Van der Vliet works at InnoSportLab in De Tongelreep, the Eindhoven training centre for the Dutch national team. “Technology is evolving all the time which allows us to improve every factor of a swimmer,” he says.
Constantly improved monitoring reveals the gains that can be made by the slightest change of hand angle or the timing of a butterfly kick and then applied to individual body types.
“We are also developing a better understanding of the body type that makes a record-breaking swimmer,” explains Van der Vliet. “And this will help us identify the record-breakers of the future.”
The expert believes huge improvements will also be made in the area of improving psychological strength, nutritional developments or better costume fabric. “The 100 metres and marathon are probably at the peak of their evolution – after all they have been around for a long time – but swimming offers more scope.”
At the 2012 Olympics, he anticipates records falling in the 200-metre medley, the 1,500-metre freestyle and 100 metres and the women’s 800-metre freestyle and 200-metre backstroke women and possibly the 400-metres men’s freestyle.

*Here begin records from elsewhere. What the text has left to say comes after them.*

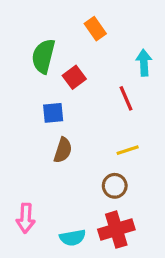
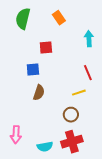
green semicircle: (43, 56) -> (23, 19), moved
red square: (74, 77) -> (46, 48), turned 32
red line: (126, 98) -> (88, 73), moved

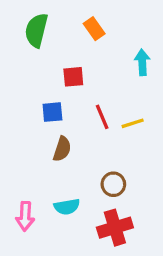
red line: (88, 73) -> (102, 117), moved
yellow line: (79, 93) -> (133, 123), moved
cyan semicircle: (45, 147) -> (67, 207), moved

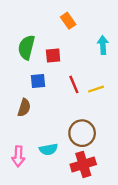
green semicircle: (36, 30) -> (26, 47), moved
brown semicircle: (62, 149) -> (24, 108), moved
brown circle: (113, 184) -> (82, 133), size x1.5

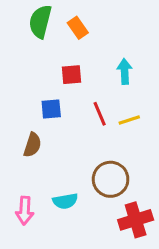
orange rectangle: (68, 21) -> (78, 28), moved
cyan arrow: (103, 45) -> (125, 72), moved
green semicircle: (26, 47) -> (40, 22), moved
red cross: (83, 164) -> (136, 220), moved

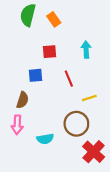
yellow line: (129, 120) -> (89, 98), moved
pink arrow: (25, 210) -> (17, 125), moved
red cross: (136, 220) -> (94, 152), turned -30

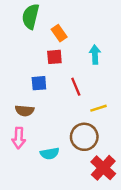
orange rectangle: (54, 19) -> (59, 33), moved
brown semicircle: (23, 100) -> (25, 111), turned 77

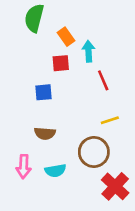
cyan arrow: (95, 55) -> (89, 51), moved
red line: (76, 87) -> (103, 80), moved
brown semicircle: (25, 111) -> (45, 133), moved
pink arrow: (19, 138) -> (24, 167), moved

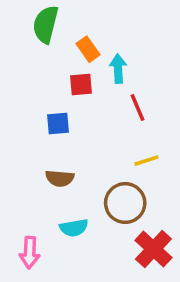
pink arrow: (24, 167) -> (30, 253), moved

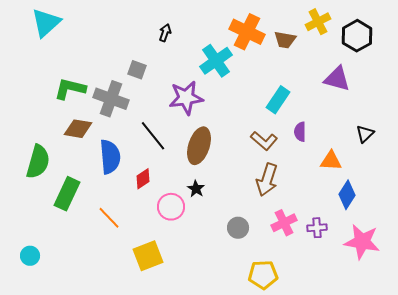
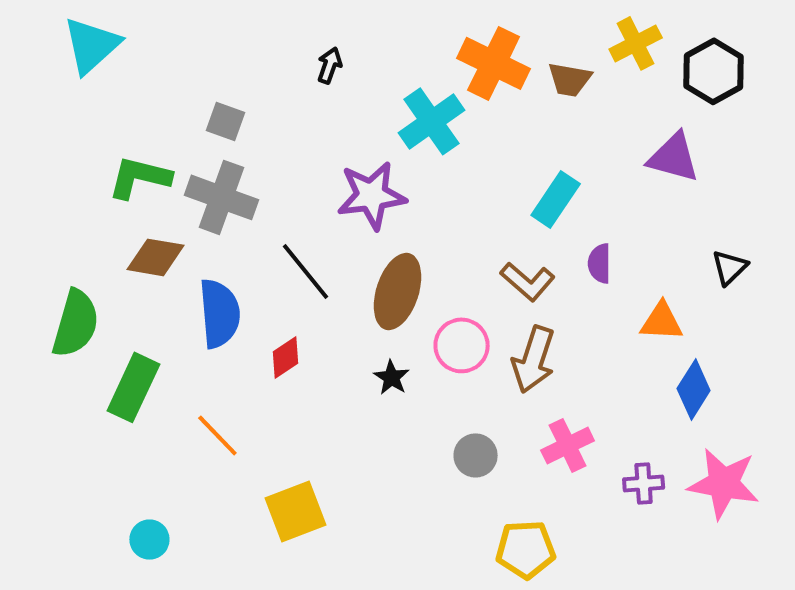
gray square: (137, 70) -> (225, 121), moved
pink circle: (171, 207) -> (462, 345), moved
purple cross: (317, 228) -> (644, 483), moved
cyan circle: (30, 256) -> (149, 540), moved

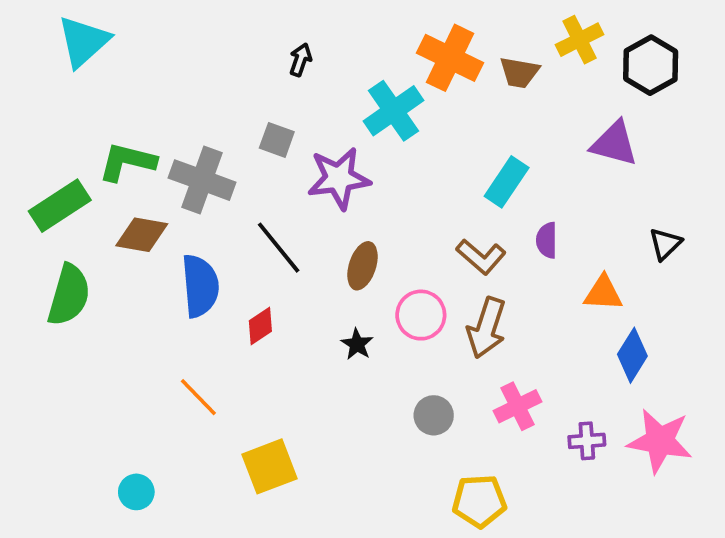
gray square: (225, 121) -> (277, 140), moved
brown ellipse: (398, 291) -> (362, 266), size x0.7
green rectangle: (133, 387) -> (60, 206), moved, turned 32

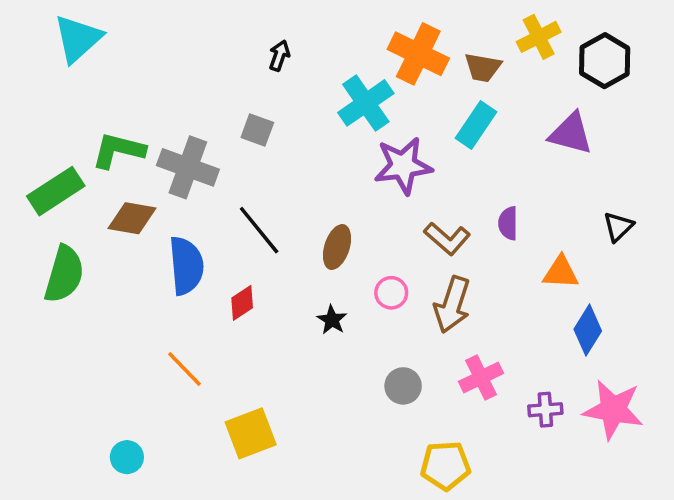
purple star: (339, 178) -> (403, 166), moved
cyan rectangle: (507, 182) -> (476, 125), moved
pink circle: (421, 315) -> (391, 293), size x0.7

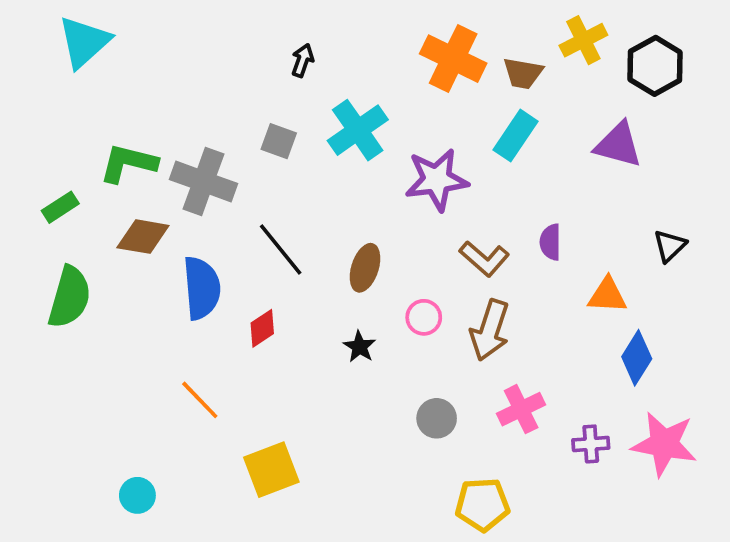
cyan cross: (366, 103) -> (358, 130), moved
green rectangle: (56, 191) -> (60, 207), size x0.6

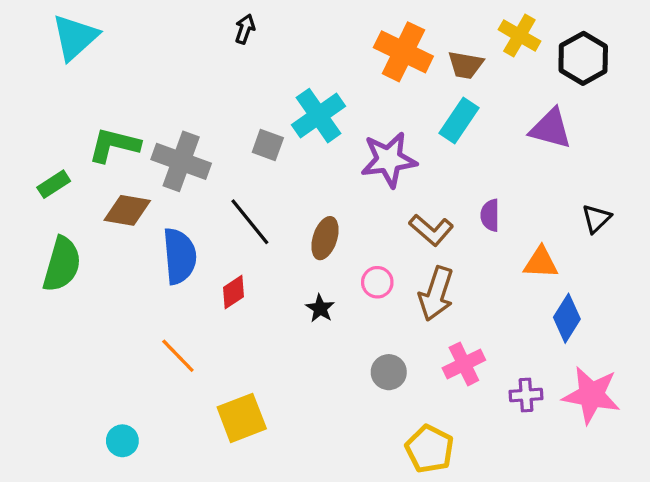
yellow cross: (583, 40) -> (519, 35), turned -33
black arrow: (303, 60) -> (245, 29), moved
gray square: (279, 141) -> (268, 145), moved
yellow pentagon: (482, 505) -> (430, 449), turned 30

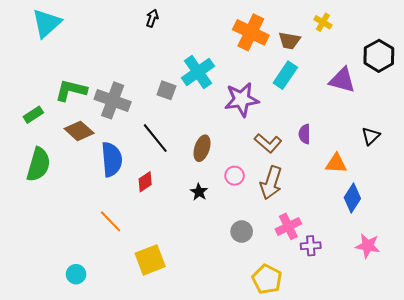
yellow cross: (519, 35) -> (323, 22), size x0.7
black hexagon: (583, 58) -> (379, 56), moved
brown diamond: (127, 210) -> (79, 131), turned 32
purple cross: (526, 395) -> (311, 246), moved
pink star: (591, 395) -> (368, 246), size x0.7

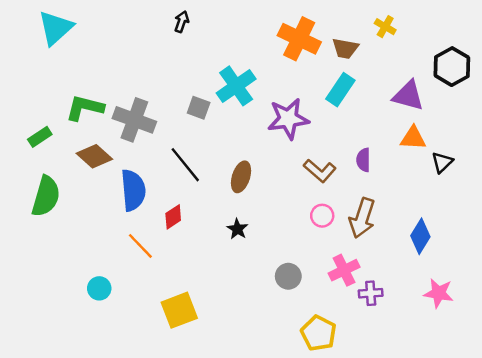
orange triangle: (336, 163) -> (413, 138), moved
pink circle: (235, 176) -> (322, 216), moved
brown arrow: (271, 183) -> (362, 218), moved
orange line: (111, 221) -> (140, 246), moved
cyan circle: (76, 274) -> (99, 288), moved

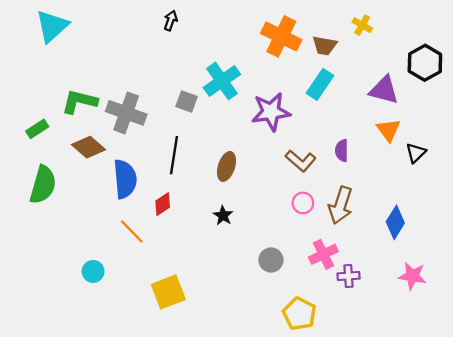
orange triangle: (413, 138) -> (388, 130), turned 50
black line: (185, 165) -> (174, 155), turned 48

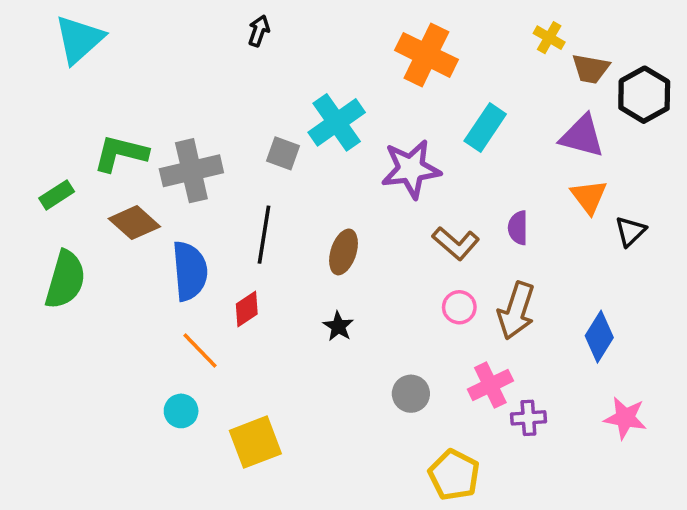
brown trapezoid: (325, 46) -> (591, 69), moved
gray cross: (126, 113) -> (191, 171), turned -33
cyan circle: (93, 271) -> (181, 411), moved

Only time will tell if the 100 metres and marathon records tumble too.
Bionic men?
“A marathon will eventually be run within two hours and 100 metres within nine seconds. I think we have a conservative view of what the body can achieve and we don’t know what medicine can achieve,” says Ivo van Hilvoorde, lecturer at the School of Human Movement & Sport in Zwolle. But surely tinkering with an athlete’s body is an unsporting way to achieve new records? “We are becoming more liberal and it may be something we will have to consider in future. In the past it used to be unsporting to be paid or even to train,” says Van Hilvoorde.
And it’s not all science fiction. Thanks to his prosthetic blades Oscar Pistorius is an undeniably powerful runner, but should he be allowed to compete against ‘able-bodied’ people? “Tiger Woods had laser surgery for his eyes, baseball players have shoulder muscles strengthened,” says Kraaijenhof. “After tendon surgery I ran better… should a man with a titanium arm take part in an arm-wrestling competition? These are questions we will have to address in the future.”